**Work required:** Check each line of the records below and collect those holding "Firebase".

[Stored data entries]
────────────────
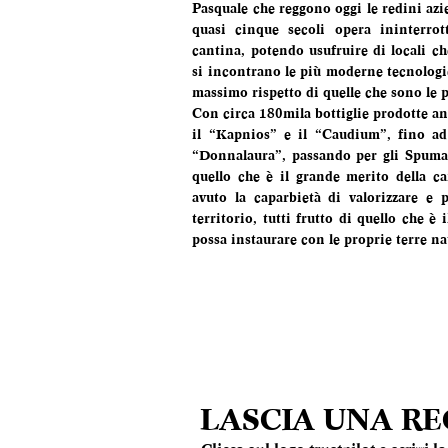
Pasquale che reggono oggi le redini azie
quasi cinque secoli opera ininterrott
cantina, potendo usufruire di locali ch
si incontrano le più moderne tecnologie
massimo rispetto di quelle che sono le pi
Con circa 180mila bottiglie prodotte a
il “Kapnios” e il “Caudium”, fino ad 
“Donnalaura”, passando per gli Spumanti
quello che è il grande merito della ca
avuto la caparbietà di valorizzare e p
territorio, tutti frutto di quello che è
possa instaurare con le proprie terre na
LASCIA UNA R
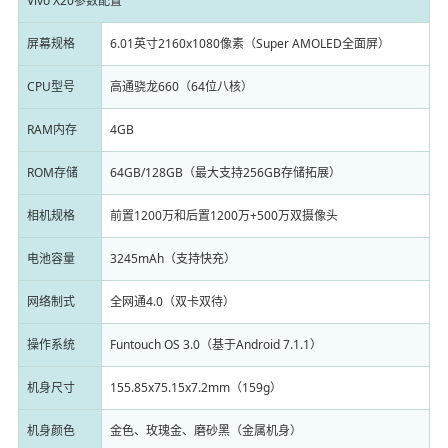
Vivo X20参数配置
屏幕规格
6.01英寸2160x1080像素（Super AMOLED全面屏）
CPU型号
高通骁龙660（64位八核）
RAM内存
4GB
ROM存储
64GB/128GB（最大支持256GB存储拓展）
相机规格
前置1200万和后置1200万+500万双摄像头
电池容量
3245mAh（支持快充）
网络制式
全网通4.0（双卡双待）
操作系统
Funtouch OS 3.0（基于Android 7.1.1）
机身尺寸
155.85x75.15x7.2mm（159g）
机身颜色
金色、玫瑰金、磨砂黑（金属机身）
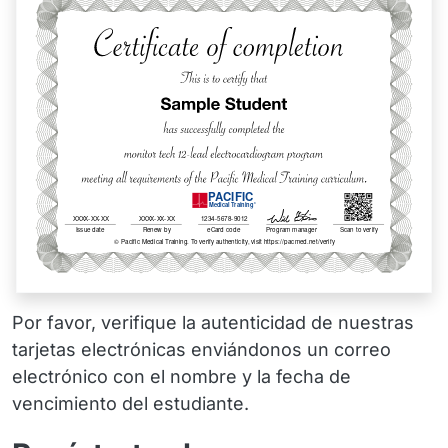
Por favor, verifique la autenticidad de nuestras
tarjetas electrónicas enviándonos un correo
electrónico con el nombre y la fecha de
vencimiento del estudiante.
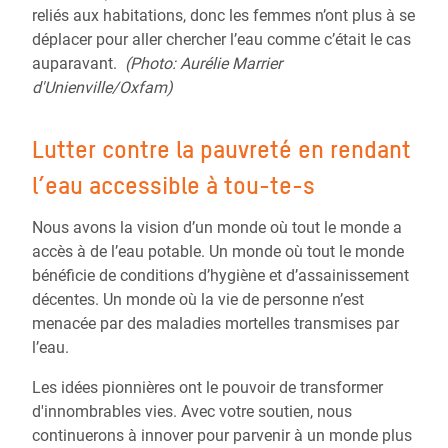
reliés aux habitations, donc les femmes n’ont plus à se
déplacer pour aller chercher l’eau comme c’était le cas
auparavant.
(Photo:
Aurélie Marrier
d'Unienville/Oxfam
)
Lutter contre la pauvreté en rendant
l’eau accessible à tou-te-s
Nous avons la vision d’un monde où tout le monde a
accès à de l’eau potable. Un monde où tout le monde
bénéficie de conditions d’hygiène et d’assainissement
décentes. Un monde où la vie de personne n’est
menacée par des maladies mortelles transmises par
l’eau.
Les idées pionnières ont le pouvoir de transformer
d'innombrables vies. Avec votre soutien, nous
continuerons à innover pour parvenir à un monde plus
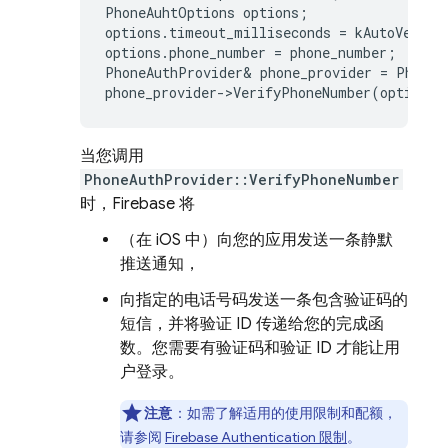
PhoneAuhtOptions
options
;
options
.
timeout_milliseconds
=
kAutoVerify
options
.
phone_number
=
phone_number
;
PhoneAuthProvider
&
phone_provider
=
PhoneA
phone_provider
->
VerifyPhoneNumber
(
options
,
当您调用
PhoneAuthProvider::VerifyPhoneNumber
时，Firebase 将
（在 iOS 中）向您的应用发送一条静默
推送通知，
向指定的电话号码发送一条包含验证码的
短信，并将验证 ID 传递给您的完成函
数。您需要有验证码和验证 ID 才能让用
户登录。
注意
：如需了解适用的使用限制和配额，
请参阅
Firebase Authentication
限制
。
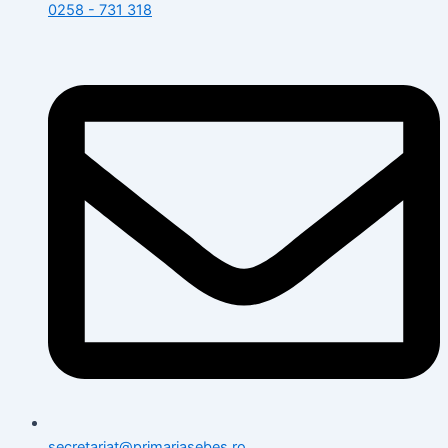
0258 - 731 318
secretariat@primariasebes.ro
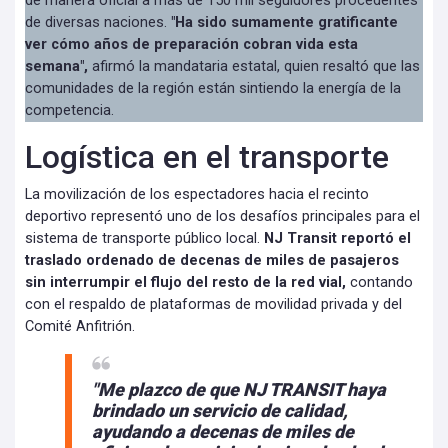
de manera oficial a más de 150 mil seguidores procedentes
de diversas naciones.
"Ha sido sumamente gratificante
ver cómo años de preparación cobran vida esta
semana",
afirmó la mandataria estatal, quien resaltó que las
comunidades de la región están sintiendo la energía de la
competencia.
Logística en el transporte
La movilización de los espectadores hacia el recinto
deportivo representó uno de los desafíos principales para el
sistema de transporte público local.
NJ Transit reportó el
traslado ordenado de decenas de miles de pasajeros
sin interrumpir el flujo del resto de la red vial,
contando
con el respaldo de plataformas de movilidad privada y del
Comité Anfitrión.
"Me plazco de que NJ TRANSIT haya
brindado un servicio de calidad,
ayudando a decenas de miles de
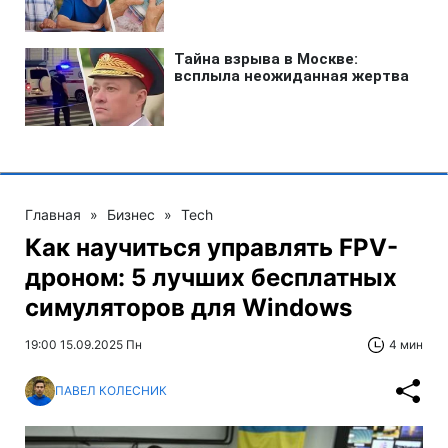
Главная
»
Бизнес
»
Tech
Как научиться управлять FPV-
дроном: 5 лучших бесплатных
симуляторов для Windows
19:00 15.09.2025 Пн
4 мин
ПАВЕЛ КОЛЕСНИК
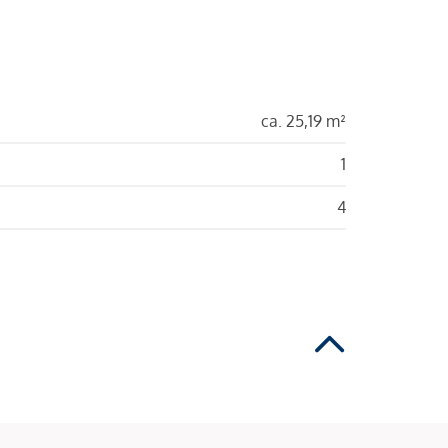
ca. 25,19 m²
1
4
────────────────
**Output for this exercise:**
时，Firebase 将
Firebase Authentication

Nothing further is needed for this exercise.